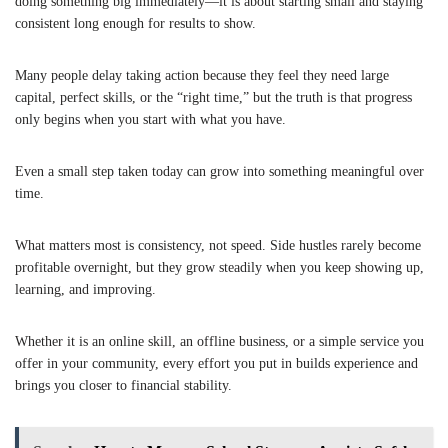
doing something big immediately—it is about starting small and staying
consistent long enough for results to show.
Many people delay taking action because they feel they need large
capital, perfect skills, or the “right time,” but the truth is that progress
only begins when you start with what you have.
Even a small step taken today can grow into something meaningful over
time.
What matters most is consistency, not speed. Side hustles rarely become
profitable overnight, but they grow steadily when you keep showing up,
learning, and improving.
Whether it is an online skill, an offline business, or a simple service you
offer in your community, every effort you put in builds experience and
brings you closer to financial stability.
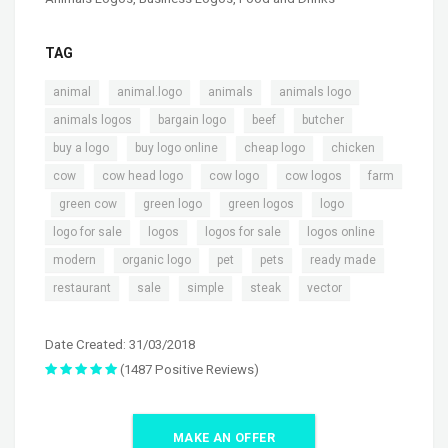
TAG
,
,
,
,
animal
animal.logo
animals
animals logo
,
,
,
,
animals logos
bargain logo
beef
butcher
,
,
,
,
buy a logo
buy logo online
cheap logo
chicken
,
,
,
,
cow
cow head logo
cow logo
cow logos
farm
,
,
,
,
,
green cow
green logo
green logos
logo
,
,
,
,
logo for sale
logos
logos for sale
logos online
,
,
,
,
,
modern
organic logo
pet
pets
ready made
,
,
,
,
restaurant
sale
simple
steak
vector
Date Created: 31/03/2018
(1487 Positive Reviews)
MAKE AN OFFER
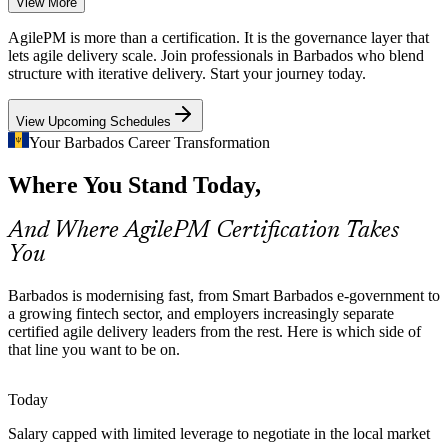
View More
Fintech and Digital-Asset Growth
AgilePM is more than a certification. It is the governance layer that
With around 60 fintech firms, including Bitt, building payments and
lets agile delivery scale. Join professionals in Barbados who blend
digital-currency solutions, employers need professionals who can
structure with iterative delivery. Start your journey today.
deliver iteratively without losing rigour.
Agile Project Manager
View Upcoming Schedules
AgilePM builds structured delivery for fintech
Your Barbados Career Transformation
Near-Shore BPO Complexity
Where You Stand Today,
BPO and ICT providers such as KM2 Solutions run many
concurrent client projects. Structured agile governance keeps
And Where AgilePM Certification Takes
prioritisation, timeboxing and quality consistent at scale.
Senior Project Manager
You
AgilePM builds scalable delivery coordination
Barbados is modernising fast, from Smart Barbados e-government to
Certified Agile Talent Is Scarce
a growing fintech sector, and employers increasingly separate
certified agile delivery leaders from the rest. Here is which side of
Barbados has a solid pool of traditional project managers but few
that line you want to be on.
credentialed agile delivery leaders. AgilePM Foundation and
Practitioner make holders rare and sought-after.
Today
Programme Manager
AgilePM makes certified delivery leaders stand out
Salary capped with limited leverage to negotiate in the local market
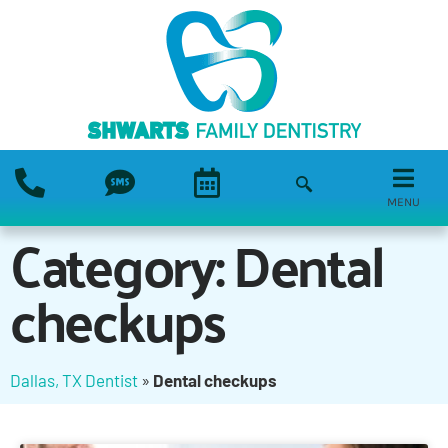
MENU
Category: Dental
checkups
Dallas, TX Dentist
»
Dental checkups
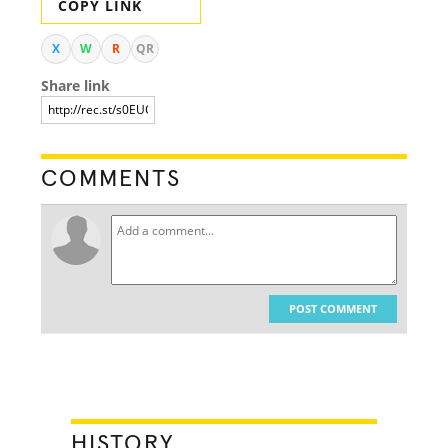
COPY LINK
X
W
R
QR
Share link
COMMENTS
POST COMMENT
HISTORY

------------------------------------

What needs to be done: A single number is the answer here: how many lines above carry the string "leaders"?

Reply to the exercise: 3